Dann zahl ich mittlerweile Gebühren bei deren Höhe den meisten Bankenchefs einer abgehen würde um berücksichtigt zu werden.
Und was den Strom angeht:
Über Swift werden pro Tag im Schnitt 5 Trillionen Dollar gehandelt (Zahlen von 2015)
Bitcoin hat kürzlich die 5 Milliarden Marke geknackt.
Dementsprechend macht BTC ziemlich genau ein Promill von Swift aus. 
Dabei verbraucht BTC ca. 29 TWh oder 0,13% des weltweiten Stromverbrauchs. Bei der selben "Effizienz" würde also alleine das SWIFT System den weltweiten Stromverbrauch übersteigen 
Und das ist ja nur ein kleiner Teil des "klassischen" Finanzsystems.


----------



## Blizzard_Mamba (7. Dezember 2017)

*AW: Börse: Hacker klauen Bitcoin im Wert von fast 70 Millionen US-Dollar*



Nuallan schrieb:


> Wenn ich jedesmal in den letzten Jahren einen Cent bekommen hätte wenn jemand solch weise Vorahnungen von sich gegeben hat, könnte ich mir davon schon einen Bitcoin kaufen.
> 
> 
> 
> In God we trust. Warum sollte das hier nicht funktionieren, obwohl es bei "richtigen" Währungen auch schon lange klappt?



Weil wenn ich den Dollar nicht akzeptiere die USA ein paar schlagende Argumente mit dem Klassennamen Nimitz auf den Weltmeeren schippern haben 

Ich habe mich heute mal etwas durch die Bitcoin Foren gekaempft niemand dort glaubt mehr an Bitcoin als Waehrung und die Haelfte weis noch nicht einmal in was sie da genau investiert hat... Das hatten wir alles schon einmal damals hat es sich auch innerhalb eines Tages/Nachts geloest.

@Emil_Esel  

Solltest du das ernst meinen erstmal meinen herzlichen Glueckwunsch. 
Aber genau diese Sichtweise wird Bitcoin in Zukunft killen, da Bitcoin nicht der Coins wegen sondern zum "machen" von EUROS, Dollar etc.  gekauft wird. Der Dumme ist dann der der als letzter gekauft hat.

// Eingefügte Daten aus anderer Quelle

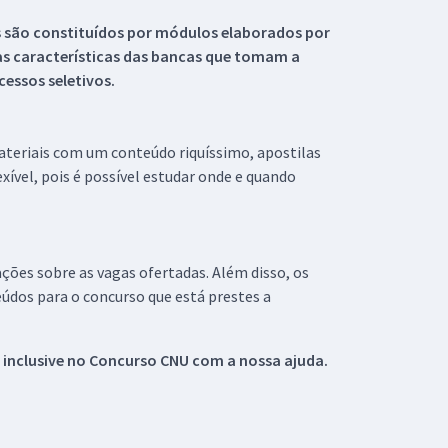
s são constituídos por módulos elaborados por
s características das bancas que tomam a
essos seletivos.
materiais com um conteúdo riquíssimo, apostilas
xível, pois é possível estudar onde e quando
ações sobre as vagas ofertadas. Além disso, os
údos para o concurso que está prestes a
 inclusive no
Concurso CNU
com a nossa ajuda.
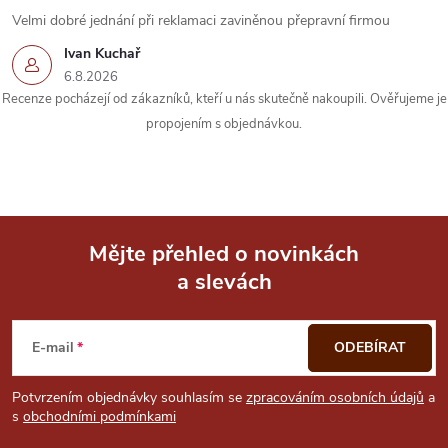
Velmi dobré jednání při reklamaci zaviněnou přepravní firmou
Ivan Kuchař
6.8.2026
Recenze pocházejí od zákazníků, kteří u nás skutečně nakoupili. Ověřujeme je
propojením s objednávkou.
Mějte přehled o novinkách
a slevách
Z
á
E-mail
ODEBÍRAT
p
Potvrzením objednávky souhlasím se
zpracováním osobních údajů
a
s
obchodními podmínkami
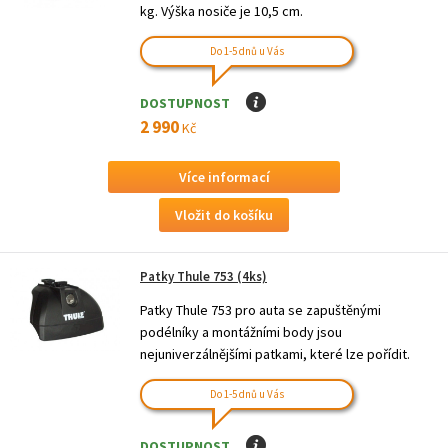
kg. Výška nosiče je 10,5 cm.
Do 1-5 dnů u Vás
DOSTUPNOST
I
2 990
Kč
Více informací
Patky Thule 753 (4ks)
Patky Thule 753 pro auta se zapuštěnými
podélníky a montážními body jsou
nejuniverzálnějšími patkami, které lze pořídit.
Do 1-5 dnů u Vás
DOSTUPNOST
I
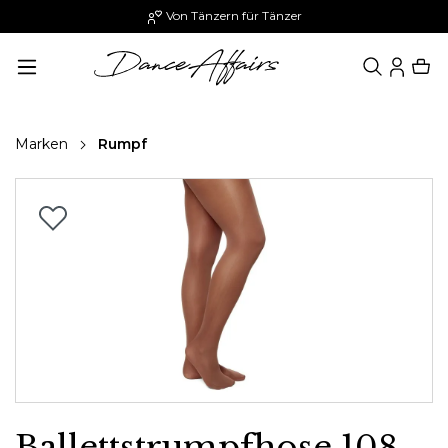
Von Tänzern für Tänzer
alt springen
Marken
Rumpf
Bildergalerie überspringen
Ballettstrumpfhose 108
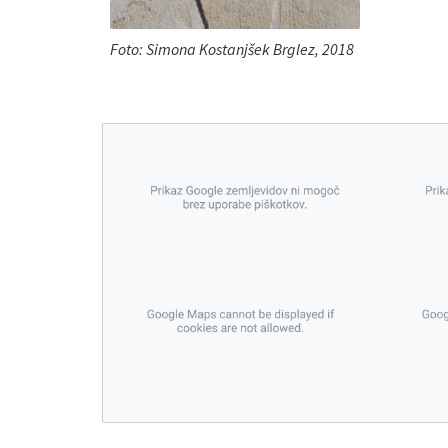
Foto: Simona Kostanjšek Brglez, 2018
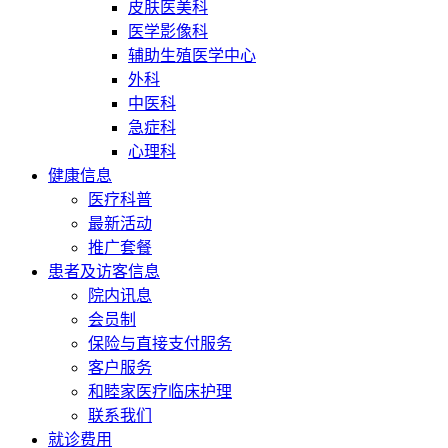
皮肤医美科
医学影像科
辅助生殖医学中心
外科
中医科
急症科
心理科
健康信息
医疗科普
最新活动
推广套餐
患者及访客信息
院内讯息
会员制
保险与直接支付服务
客户服务
和睦家医疗临床护理
联系我们
就诊费用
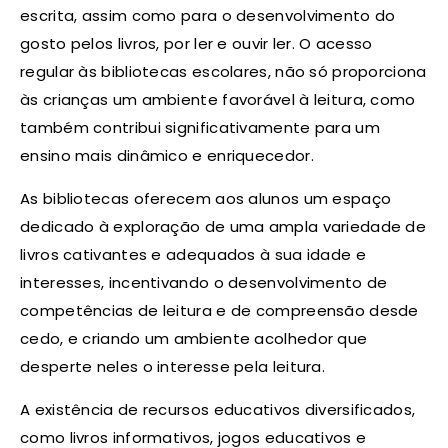
escrita, assim como para o desenvolvimento do
gosto pelos livros, por ler e ouvir ler. O acesso
regular às bibliotecas escolares, não só proporciona
às crianças um ambiente favorável à leitura, como
também contribui significativamente para um
ensino mais dinâmico e enriquecedor.
As bibliotecas oferecem aos alunos um espaço
dedicado à exploração de uma ampla variedade de
livros cativantes e adequados à sua idade e
interesses, incentivando o desenvolvimento de
competências de leitura e de compreensão desde
cedo, e criando um ambiente acolhedor que
desperte neles o interesse pela leitura.
A existência de recursos educativos diversificados,
como livros informativos, jogos educativos e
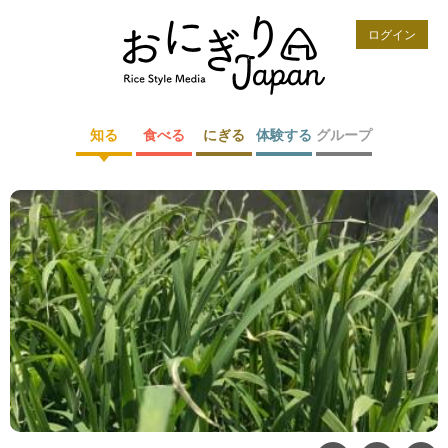
ログイン
知る
食べる
にぎる
体験する
グループ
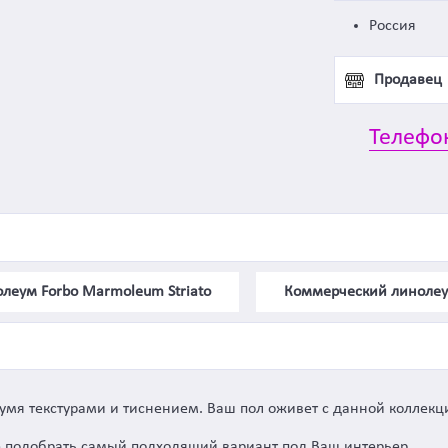
Россия
Продавец
Телефо
леум Forbo Marmoleum Striato
Коммерческий линоле
вумя текстурами и тиснением. Ваш пол оживет с данной коллекцие
 подобрать самый подходящий вариант под Ваш интерьер.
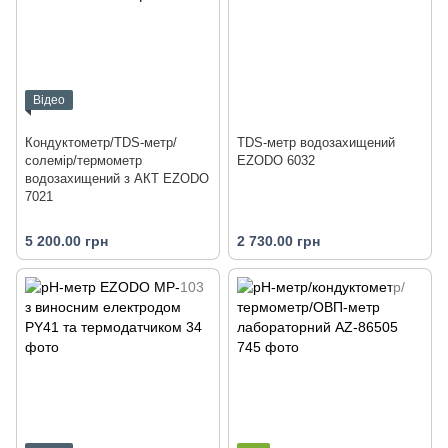
Відео
Кондуктометр/TDS-метр/
TDS-метр водозахищений
солемір/термометр
EZODO 6032
водозахищений з АКТ EZODO
7021
5 200.00 грн
2 730.00 грн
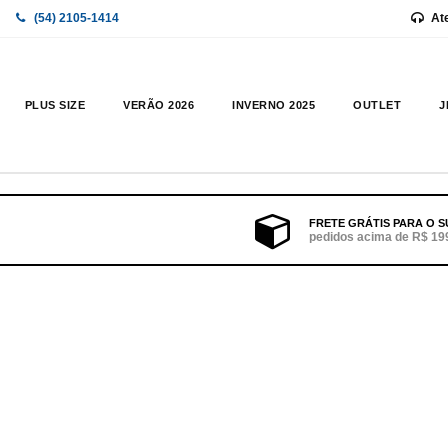
(54) 2105-1414
At
PLUS SIZE
VERÃO 2026
INVERNO 2025
OUTLET
J
FRETE GRÁTIS PARA O S
pedidos acima de R$ 19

Auch interessant ist, dass der Bitcoin Markt durch einzelne personen kuenstlich nach oben geschaufelt werden kann bzw, das auch schon passiert ist. Waehre es eine Aktie waehre Bitcoin schon laengst weg vom Fenster.
Alles was an der Boerse verboten ist gehoert bei Bitcoin konsequent zum Tagesgeschaeft. Pump and Dump ist noch eines der harmlosesten Instrumente die hier verwendet werden.
Ich muss einfach zugeben Ich haette viel zu viel Angst der letzte im Glied zu sein... aber naja das Glueck belohnt die mutigen oder so.


----------



## geist4711 (7. Dezember 2017)

*AW: Börse: Hacker klauen Bitcoin im Wert von fast 70 Millionen US-Dollar*

das sytem ist, wie schon mehrfach gezeigt nicht sicher gegen raub.
wenn meine bank ausgeraubt wird, na und? mein geld krieg ich trotzdem, da es nicht 'genau meine scheine' gibt sondern nur 'die scheine'.
alles andere, von wegen korrupte banken blalbla, alles egal, wenn es um mein geld geht.
wenn man meine bitcoins, die hashes oder wie das da geht(ich kenne das nur im groben) klaut, wie wenn man mir das portmonaise klaut, deswegen hab ich nicht all mein geld nur im geldbeutel, sondern auf der bank.
einzig zum geldschürfen ist bitcoin gut, da kann man seinen PC dazu nutzen geld zu machen -lohnt sich mittlerweile aber kaum noch da aufwand(strom und hardware) dermaßen hoch geworden sind das man hohe investitionen erstmal wieder rausarbeiten muss und nicht seine vorhandene oder eh grad neu zu kaufende grafikkarte genutzt werden kann.
also erstmal tage wochen rechnen lassen und hohe stromlosten produzieren(die auch rausgearbeitet werden wollen) um die kosten wieder rein zu krigen und danach kann man dann geld erarbeiten lassen -bis es einer klaut.
risiko und aufwand sind zu hoch, macht ihr mal alle, ich nicht.
da kann ich mein geld auch in gras verrauchen, da hab ich wenigstens nenn flash von....


----------



## John-800 (8. Dezember 2017)

*AW: Börse: Hacker klauen Bitcoin im Wert von fast 70 Millionen US-Dollar*

Nach den Bitcoins werden die Öko-Bitcoins kommen. Jene werden mit Solarbetriebenen Taschenrechnern errechnet.


----------



## GreitZ (8. Dezember 2017)

*AW: Börse: Hacker klauen Bitcoin im Wert von fast 70 Millionen US-Dollar*



Voodoo2 schrieb:


> Wieder einer der sich outete



Was willst du?.??


----------



## larzer (8. Dezember 2017)

*AW: Börse: Hacker klauen Bitcoin im Wert von fast 70 Millionen US-Dollar*

Unter jedem Beitrag von Bitcoins oder Altcoins wird über die Sinnhaftigkeit dieser Währungen/Systeme spekuliert.
Die Ausdauer mancher ist beachtlich 

Davon mal abgesehen beziehe ich mich mal auf die News.
Man hätte hier ruhig schon den Stream von Nicehash gestern Abend mit einbeziehen können.
Laut dem war es so dass erst mehrere fehlgeschlagene Login Versuche ins interne Netzwerk stattfanden und dann durch den Fehler eines Admins/Mitarbeiters diese erfolgreich waren und die Hacker im internen Netzwerk waren.
Von dort aus starteten sie erst zum testen mehrere kleine Transaktionen. Als diese dann erfolgreich waren wurden die Millionen versendet.
Als Nicehash das mitbekommen hat war es schon zu spät.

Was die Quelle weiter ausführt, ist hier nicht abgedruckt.